*** Source material ***
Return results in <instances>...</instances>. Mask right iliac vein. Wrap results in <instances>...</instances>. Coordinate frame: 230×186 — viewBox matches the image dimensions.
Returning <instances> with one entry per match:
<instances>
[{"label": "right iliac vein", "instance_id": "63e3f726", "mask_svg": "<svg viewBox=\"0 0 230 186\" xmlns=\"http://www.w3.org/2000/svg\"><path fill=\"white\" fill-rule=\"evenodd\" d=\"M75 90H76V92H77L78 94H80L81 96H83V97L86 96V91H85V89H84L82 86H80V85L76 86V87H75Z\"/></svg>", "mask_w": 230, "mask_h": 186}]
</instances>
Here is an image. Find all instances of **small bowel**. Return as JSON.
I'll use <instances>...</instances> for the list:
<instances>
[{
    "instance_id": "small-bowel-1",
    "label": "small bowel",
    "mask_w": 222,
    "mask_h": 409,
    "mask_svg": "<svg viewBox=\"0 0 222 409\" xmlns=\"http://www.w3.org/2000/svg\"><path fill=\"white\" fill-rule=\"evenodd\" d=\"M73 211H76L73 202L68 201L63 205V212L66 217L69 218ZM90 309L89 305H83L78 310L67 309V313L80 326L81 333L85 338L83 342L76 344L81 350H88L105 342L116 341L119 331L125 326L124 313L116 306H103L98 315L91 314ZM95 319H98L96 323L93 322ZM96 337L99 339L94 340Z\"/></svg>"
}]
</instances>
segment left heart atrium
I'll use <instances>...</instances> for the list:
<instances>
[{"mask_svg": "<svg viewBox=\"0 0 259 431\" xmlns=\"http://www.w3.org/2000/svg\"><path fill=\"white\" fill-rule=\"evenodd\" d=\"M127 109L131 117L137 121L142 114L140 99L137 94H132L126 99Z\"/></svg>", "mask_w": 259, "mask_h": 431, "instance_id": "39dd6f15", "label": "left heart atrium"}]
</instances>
*** End of Source material ***
Make an exact copy of each line, beginning at the one containing "Here is an image." and ending with the last line of the data, and of no other line.

_Final answer_:
Here is an image. Find all instances of **small bowel**. Return as JSON.
I'll use <instances>...</instances> for the list:
<instances>
[{
    "instance_id": "small-bowel-1",
    "label": "small bowel",
    "mask_w": 222,
    "mask_h": 409,
    "mask_svg": "<svg viewBox=\"0 0 222 409\" xmlns=\"http://www.w3.org/2000/svg\"><path fill=\"white\" fill-rule=\"evenodd\" d=\"M73 211H76L73 202L68 201L63 205V212L66 217L69 218ZM90 309L89 305H83L78 310L67 309V313L80 326L81 333L85 338L83 342L76 344L81 350H88L105 342L116 341L119 331L125 326L124 313L116 306H103L98 315L91 314ZM95 319H98L96 323L93 322ZM96 337L99 339L94 340Z\"/></svg>"
}]
</instances>
segment left heart atrium
I'll use <instances>...</instances> for the list:
<instances>
[{"mask_svg": "<svg viewBox=\"0 0 259 431\" xmlns=\"http://www.w3.org/2000/svg\"><path fill=\"white\" fill-rule=\"evenodd\" d=\"M127 109L131 117L137 121L142 114L140 99L137 94H132L126 99Z\"/></svg>", "mask_w": 259, "mask_h": 431, "instance_id": "39dd6f15", "label": "left heart atrium"}]
</instances>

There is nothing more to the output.